優の面倒くささと、騒々しい店内の息苦しさを感じ、仕事から身を引いてしまう始末である。どうして、接客業であるメイド喫茶の仕事をしているのか謎である。
「いいじゃないか。厨房は萌花で、他は鳴子ちゃんに任せたら」
「人手が足りないから、そう言っていられるワケにもいかないのよ……」
すると、店内奥の席から鳴子の謝罪が聞こえてきた。
「あぁっ、ごめんなさい~っ、ケチャップが飛んじゃいました~!」
「仕方ねえっ、タダ飯を食わせてくれたら許してやらんでもないぞ!」
当然、毎回何かをやらかしている始末。
そのやり取りを見た萌花は、すぐさま二人の間に割って入る。
「ちょっ、鳴子ちゃん大丈夫⁉ このクズに変な事されてない、酷いことは⁉」
「なんで俺の心配してくれねえんだよ‼」
相変わらずのドジが心配で、萌花は厨房から鳴子の様子を見に来るのだ。
優の事だから許される。むしろ、彼の事だからご褒美にさえ思っているのだろうと思い、萌花は優をシカトする。

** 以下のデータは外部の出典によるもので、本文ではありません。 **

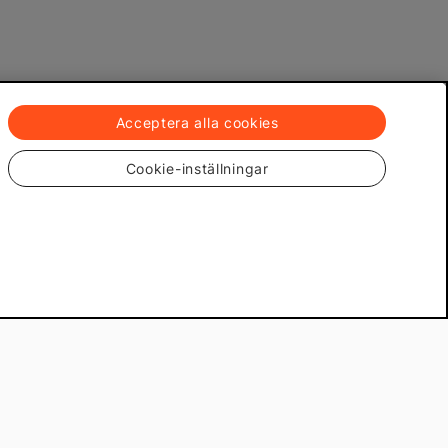
Acceptera alla cookies
Cookie-inställningar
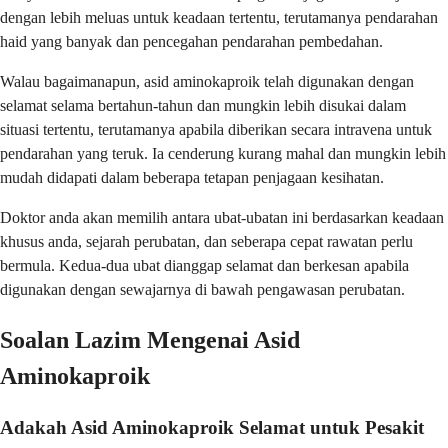
dengan lebih meluas untuk keadaan tertentu, terutamanya pendarahan
haid yang banyak dan pencegahan pendarahan pembedahan.
Walau bagaimanapun, asid aminokaproik telah digunakan dengan
selamat selama bertahun-tahun dan mungkin lebih disukai dalam
situasi tertentu, terutamanya apabila diberikan secara intravena untuk
pendarahan yang teruk. Ia cenderung kurang mahal dan mungkin lebih
mudah didapati dalam beberapa tetapan penjagaan kesihatan.
Doktor anda akan memilih antara ubat-ubatan ini berdasarkan keadaan
khusus anda, sejarah perubatan, dan seberapa cepat rawatan perlu
bermula. Kedua-dua ubat dianggap selamat dan berkesan apabila
digunakan dengan sewajarnya di bawah pengawasan perubatan.
Soalan Lazim Mengenai Asid
Aminokaproik
Adakah Asid Aminokaproik Selamat untuk Pesakit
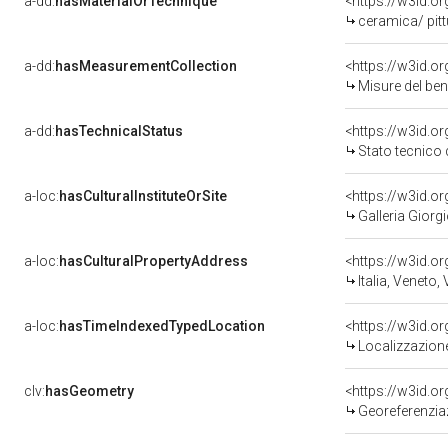
a-dd:
hasMaterialOrTechnique
<https://w3id.o
ceramica/ pit
a-dd:
hasMeasurementCollection
<https://w3id.
Misure del be
a-dd:
hasTechnicalStatus
<https://w3id.o
Stato tecnico
a-loc:
hasCulturalInstituteOrSite
<https://w3id.o
Galleria Giorgi
a-loc:
hasCulturalPropertyAddress
<https://w3id.
Italia, Veneto,
a-loc:
hasTimeIndexedTypedLocation
<https://w3id.
Localizzazione
clv:
hasGeometry
<https://w3id.
Georeferenzia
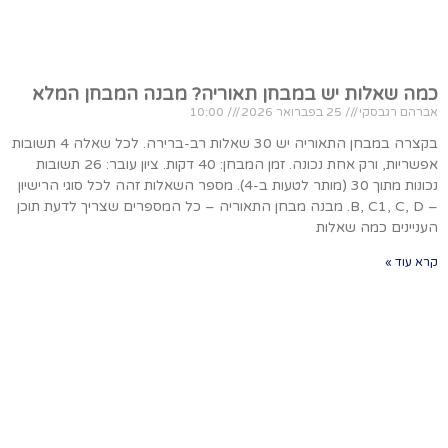
כמה שאלות יש במבחן תאוריה? מבנה המבחן המלא
אברהם רגבסקי
25 בפברואר 2026
10:00
בקצרה במבחן התאוריה יש 30 שאלות רב-ברירה. לכל שאלה 4 תשובות
אפשריות, ורק אחת נכונה. זמן המבחן: 40 דקות. ציון עובר: 26 תשובות
נכונות מתוך 30 (מותר לטעות ב-4). מספר השאלות זהה לכל סוגי הרישיון
– B, C1, C, D. מבנה מבחן התאוריה – כל המספרים שצריך לדעת תוכן
העניינים כמה שאלות
קרא עוד »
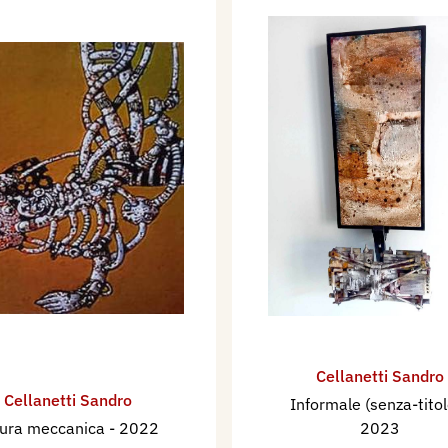
Cellanetti Sandro
Cellanetti Sandro
Informale (senza-tito
gura meccanica
- 2022
2023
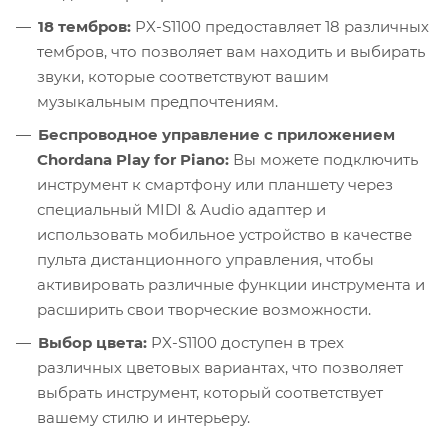
18 тембров:
PX-S1100 предоставляет 18 различных
тембров, что позволяет вам находить и выбирать
звуки, которые соответствуют вашим
музыкальным предпочтениям.
Беспроводное управление с приложением
Chordana Play for Piano:
Вы можете подключить
инструмент к смартфону или планшету через
специальный MIDI & Audio адаптер и
использовать мобильное устройство в качестве
пульта дистанционного управления, чтобы
активировать различные функции инструмента и
расширить свои творческие возможности.
Выбор цвета:
PX-S1100 доступен в трех
различных цветовых вариантах, что позволяет
выбрать инструмент, который соответствует
вашему стилю и интерьеру.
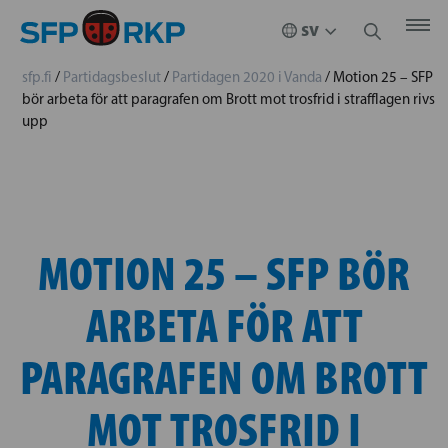
sfp.fi
/
Partidagsbeslut
/
Partidagen 2020 i Vanda
/
Motion 25 – SFP
bör arbeta för att paragrafen om Brott mot trosfrid i strafflagen rivs
upp
MOTION 25 – SFP BÖR
ARBETA FÖR ATT
PARAGRAFEN OM BROTT
MOT TROSFRID I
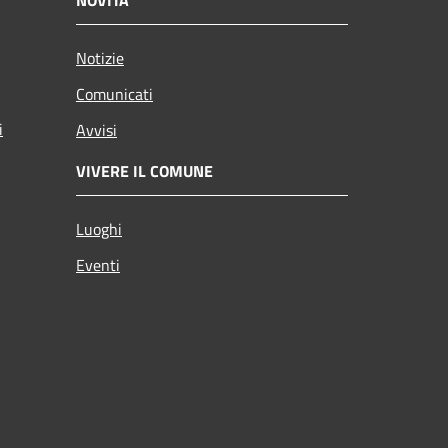
Notizie
Comunicati
i
Avvisi
VIVERE IL COMUNE
Luoghi
Eventi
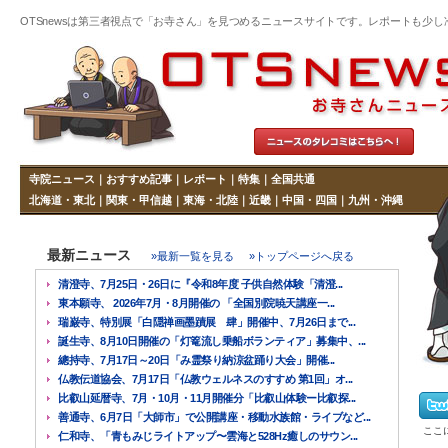
OTSnewsは第三者視点で「お寺さん」を見つめるニュースサイトです。レポートも少し冷めた
寺院ニュース
｜
おすすめ記事
｜
レポート
｜
特集
｜
全国共通
北海道・東北
｜
関東・甲信越
｜
東海・北陸
｜
近畿
｜
中国・四国
｜
九州・沖縄
最新ニュース
»最新一覧を見る
»トップページへ戻る
清澄寺、7月25日・26日に『令和8年度 子供自然体験「清澄...
東本願寺、 2026年7月・8月開催の 「全国別院暁天講座一...
瑞巌寺、特別展「白隠禅画墨蹟展 肆」開催中、7月26日まで...
誕生寺、8月10日開催の「灯篭流し乗船ボランティア」募集中、...
總持寺、7月17日～20日「み霊祭り納涼盆踊り大会」開催...
仏教伝道協会、7月17日「仏教ウェルネスのすすめ 第1回」オ...
比叡山延暦寺、7月・10月・11月開催分「比叡山体験ー比叡探...
善通寺、6月7日「大師市」で公開講座・移動水族館・ライブなど...
ここ
仁和寺、「青もみじライトアップ〜雲海と528Hz癒しのサウン...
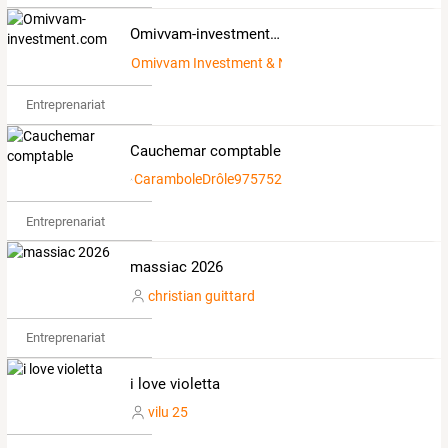
Omivvam-investment.com
Omivvam Investment & Nouvelle Afrique.
Entreprenariat
Cauchemar comptable
CaramboleDrôle975752
Entreprenariat
massiac 2026
christian guittard
Entreprenariat
i love violetta
vilu 25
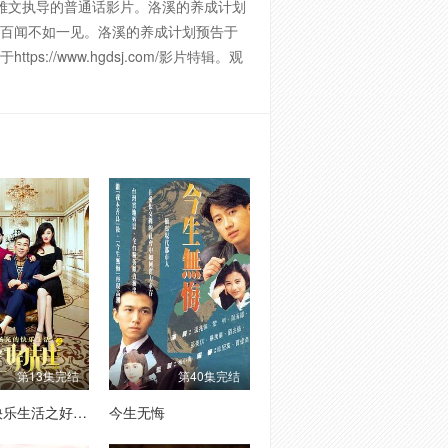
雅文执导的普通话影片。洛溪的养成计划
o开机百闻不如一见。洛溪的养成计划预告于
s://www.hgdsj.com/影片特辑。观
。
第13集完结
第40集完结
杨光的快乐生活之好好先生
今生无悔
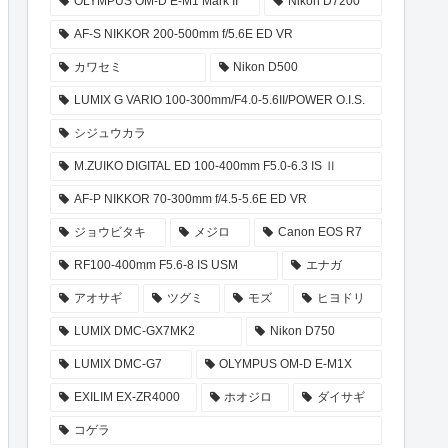
OLYMPUS OM-D E-M1 Mark II
Nikon D7200
AF-S NIKKOR 200-500mm f/5.6E ED VR
カワセミ
Nikon D500
LUMIX G VARIO 100-300mm/F4.0-5.6II/POWER O.I.S.
シジュウカラ
M.ZUIKO DIGITAL ED 100-400mm F5.0-6.3 IS Ⅱ
AF-P NIKKOR 70-300mm f/4.5-5.6E ED VR
ジョウビタキ
メジロ
Canon EOS R7
RF100-400mm F5.6-8 IS USM
エナガ
アオサギ
ツグミ
モズ
ヒヨドリ
LUMIX DMC-GX7MK2
Nikon D750
LUMIX DMC-G7
OLYMPUS OM-D E-M1X
EXILIM EX-ZR4000
ホオジロ
ダイサギ
コゲラ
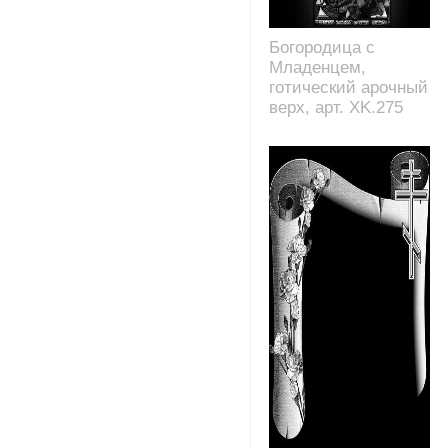
Богородица с
Младенцем,
готический арочный
верх, арт. XK.275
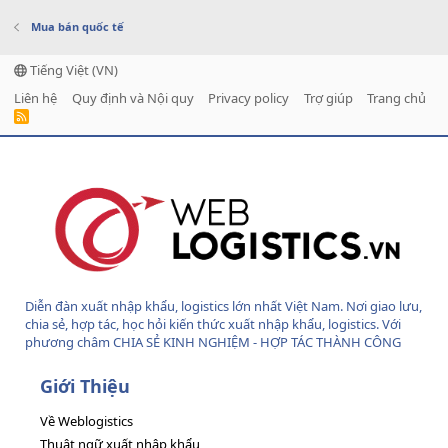
Mua bán quốc tế
Tiếng Việt (VN)
Liên hệ
Quy định và Nội quy
Privacy policy
Trợ giúp
Trang chủ
R
S
S
Diễn đàn xuất nhập khẩu, logistics lớn nhất Việt Nam. Nơi giao lưu,
chia sẻ, hợp tác, học hỏi kiến thức xuất nhập khẩu, logistics. Với
phương châm CHIA SẺ KINH NGHIỆM - HỢP TÁC THÀNH CÔNG
Giới Thiệu
Về Weblogistics
Thuật ngữ xuất nhập khẩu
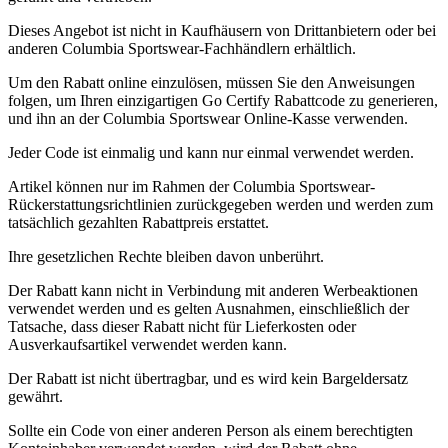
Dieses Angebot ist nicht in Kaufhäusern von Drittanbietern oder bei
anderen Columbia Sportswear-Fachhändlern erhältlich.
Um den Rabatt online einzulösen, müssen Sie den Anweisungen
folgen, um Ihren einzigartigen Go Certify Rabattcode zu generieren,
und ihn an der Columbia Sportswear Online-Kasse verwenden.
Jeder Code ist einmalig und kann nur einmal verwendet werden.
Artikel können nur im Rahmen der Columbia Sportswear-
Rückerstattungsrichtlinien zurückgegeben werden und werden zum
tatsächlich gezahlten Rabattpreis erstattet.
Ihre gesetzlichen Rechte bleiben davon unberührt.
Der Rabatt kann nicht in Verbindung mit anderen Werbeaktionen
verwendet werden und es gelten Ausnahmen, einschließlich der
Tatsache, dass dieser Rabatt nicht für Lieferkosten oder
Ausverkaufsartikel verwendet werden kann.
Der Rabatt ist nicht übertragbar, und es wird kein Bargeldersatz
gewährt.
Sollte ein Code von einer anderen Person als einem berechtigten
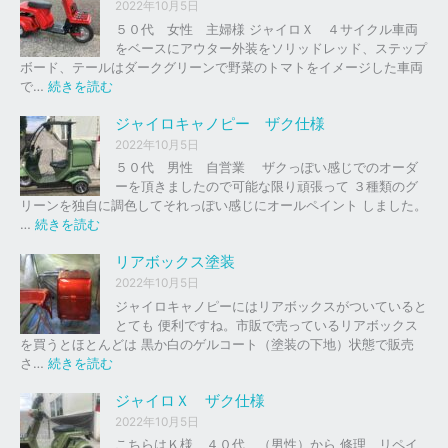
イ
2022年10月5日
ロ
５０代 女性 主婦様 ジャイロＸ ４サイクル車両
以
をベースにアウター外装をソリッドレッド、ステップ
外
ボード、テールはダークグリーンで野菜のトマトをイメージした車両
の
:
で…
続きを読む
バ
ジ
イ
ャ
ジャイロキャノピー ザク仕様
ク
イ
2022年10月5日
、
ロ
５０代 男性 自営業 ザクっぽい感じでのオーダ
車
Ｘ
ーを頂きましたので可能な限り頑張って ３種類のグ
の
リーンを独自に調色してそれっぽい感じにオールペイント しました。
下
ソ
:
…
続きを読む
取
リ
ジ
り
ッ
ャ
リアボックス塗装
、
ド
イ
2022年10月5日
買
レ
ロ
ジャイロキャノピーにはリアボックスがついていると
取
ッ
キ
とても 便利ですね。市販で売っているリアボックス
を
ド
ャ
を買うとほとんどは 黒か白のゲルコート（塗装の下地）状態で販売
は
ノ
:
さ…
続きを読む
じ
ピ
リ
め
ー
ア
ジャイロＸ ザク仕様
ま
ボ
し
2022年10月5日
ザ
ッ
た
こちらはＫ様 ４０代 （男性）から 修理、リペイ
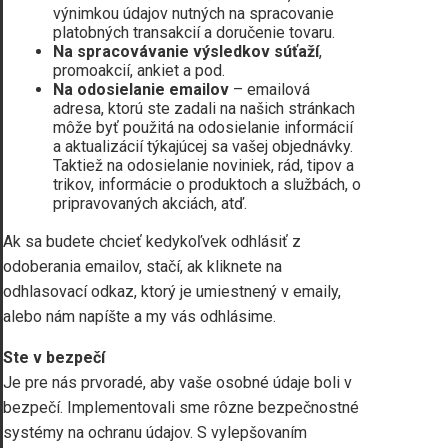
výnimkou údajov nutných na spracovanie
platobných transakcií a doručenie tovaru.
Na spracovávanie výsledkov súťaží
,
promoakcií, ankiet a pod.
Na odosielanie emailov
– emailová
adresa, ktorú ste zadali na našich stránkach
môže byť použitá na odosielanie informácií
a aktualizácií týkajúcej sa vašej objednávky.
Taktiež na odosielanie noviniek, rád, tipov a
trikov, informácie o produktoch a službách, o
pripravovaných akciách, atď.
Ak sa budete chcieť kedykoľvek odhlásiť z
odoberania emailov, stačí, ak kliknete na
odhlasovací odkaz, ktorý je umiestnený v emaily,
alebo nám napíšte a my vás odhlásime.
Ste v bezpečí
Je pre nás prvoradé, aby vaše osobné údaje boli v
bezpečí. Implementovali sme rôzne bezpečnostné
systémy na ochranu údajov. S vylepšovaním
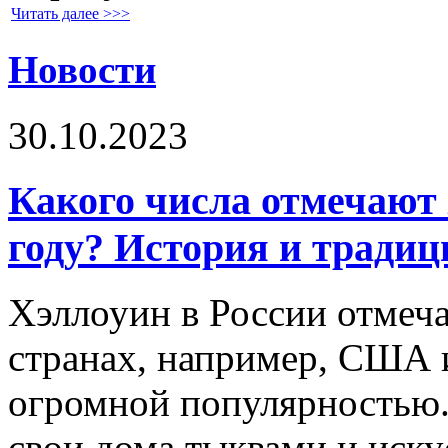
Читать далее >>>
Новости
30.10.2023
Какого числа отмечают 
году? История и традиц
Хэллоуин в России отмеча
странах, например, США и
огромной популярностью
свои дома тыквами и иску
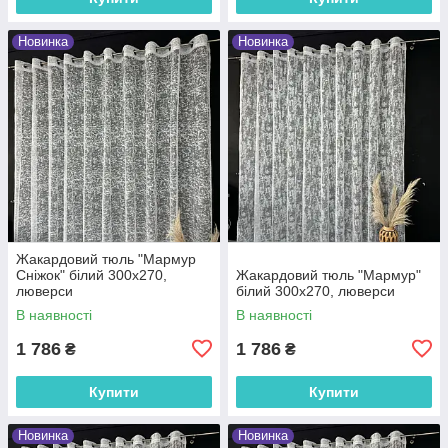
Новинка
Новинка
Жакардовий тюль "Мармур
Сніжок" білий 300х270,
Жакардовий тюль "Мармур"
люверси
білий 300х270, люверси
В наявності
В наявності
1 786
1 786
₴
₴
Купити
Купити
Новинка
Новинка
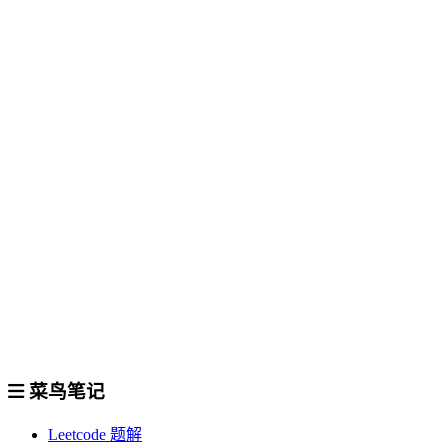
菜鸟笔记
Leetcode 题解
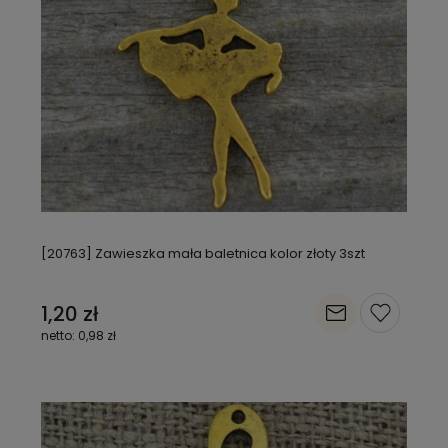
[20763] Zawieszka mała baletnica kolor złoty 3szt
1,20 zł
0,98 zł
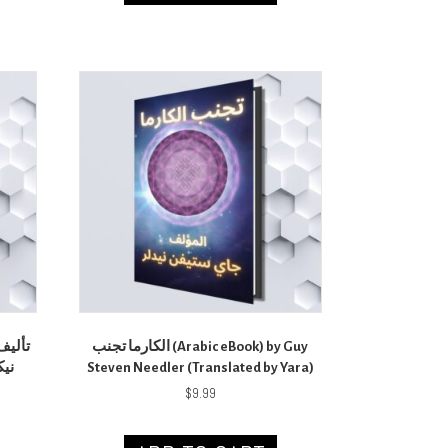
الكارما تجنب (Arabic eBook) by Guy
ني)
Steven Needler (Translated by Yara)
$
9.99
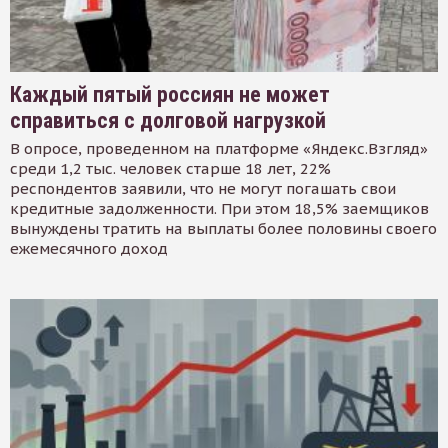
Каждый пятый россиян не может
справиться с долговой нагрузкой
В опросе, проведенном на платформе «Яндекс.Взгляд»
среди 1,2 тыс. человек старше 18 лет, 22%
респондентов заявили, что не могут погашать свои
кредитные задолженности. При этом 18,5% заемщиков
вынуждены тратить на выплаты более половины своего
ежемесячного доход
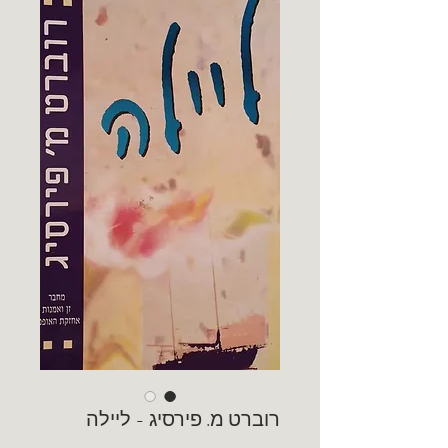
רוברט מ. פירסיג - ליילה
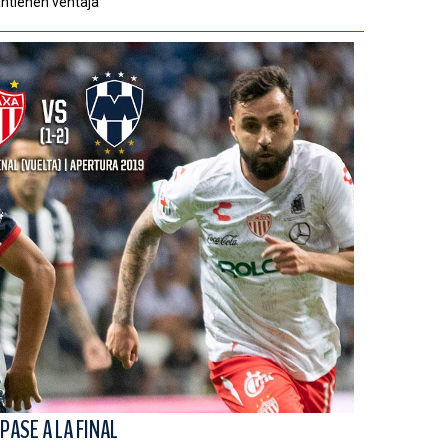
tienen ventaja
PASE A LA FINAL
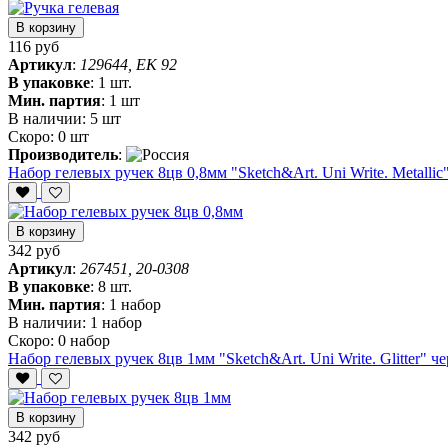
В корзину
116 руб
Артикул
:
129644, ЕК 92
В упаковке
:
1 шт.
Мин. партия
:
1 шт
В наличии:
5 шт
Скоро:
0 шт
Производитель
:
Набор гелевых ручек 8цв 0,8мм "Sketch&Art. Uni Write. Metallic
В корзину
342 руб
Артикул
:
267451, 20-0308
В упаковке
:
8 шт.
Мин. партия
:
1 набор
В наличии:
1 набор
Скоро:
0 набор
Набор гелевых ручек 8цв 1мм "Sketch&Art. Uni Write. Glitter" ч
В корзину
342 руб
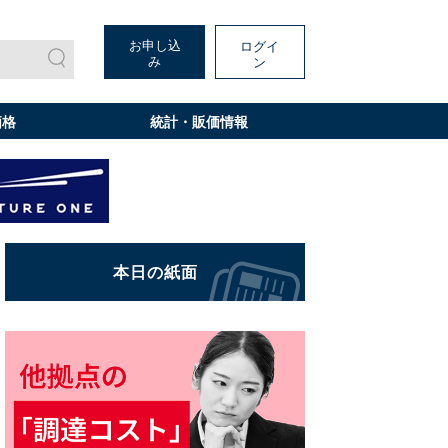
お申し込
ログイ
み
ン
価格
統計・販価情報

「ご主人さま顔色が悪いですね、少し頭でも冷やしますか……?」
「おしぼりはこっちだ鳴子ッ!!!!! しかもそれは雑巾!!!!!!」
「はわわわわ~~っ」
学校でやったら恥ずかしい事ランキング上位に入るミスは当たり前。
そのうち『ご主人様』を『お父さん』と間違える日が来るかもしれない。
生真面目だが、不器用にもほどがある。もし他のお客さんだったら……と、萌花は心配しつつも、鳴子の事だからこれでいいのかな……と、萌花は葛藤を抱えつつあるのであった。
――――――――――――――――――――――――
そして、ある日では——
「あぁっ、ごめんなさい間違って優さんのスマホに触っちゃって十連ガチャ勝手に引いちゃいました……」
「☆3しか出てねええええええええええええええええええええええええぇぇぇぇぇぇぇぇぇぇぇぇ——ッ! すげええええっ、奇跡だああああああああああああああああああああああああああああああああッッ!!!」
「えへへ……そうですかね?」
鳴子は、照れながら舌先を可愛らしくちょこっと出し、ウィンク。
頭をコツンと叩いて「やっちゃったぜ☆」と言わんばかりのポーズ。
「いや、それ全部、見事にハズレだからね……?」
萌花は忙しくて手が離せないので、キラが代わりにツッコみを入れる。
ガチ恋というものは恐ろしい。どれだけ推しに悪影響を与えられようとも、それを愛だと言って全て片付けられてしまうのだから。
キラは友人のよしみで、何度も「優、目を覚ませよ!」と涙目で訴えかける。
けれども、彼は一切耳にしようともせず突っ走る。まるで、ユーザーの事を一切考えていない、ナメきったソシャゲ制作に踏み込んだ開発プロユーザーのように……。
しかし、時が経つにつれ、鳴子と周囲に変化が訪れていた。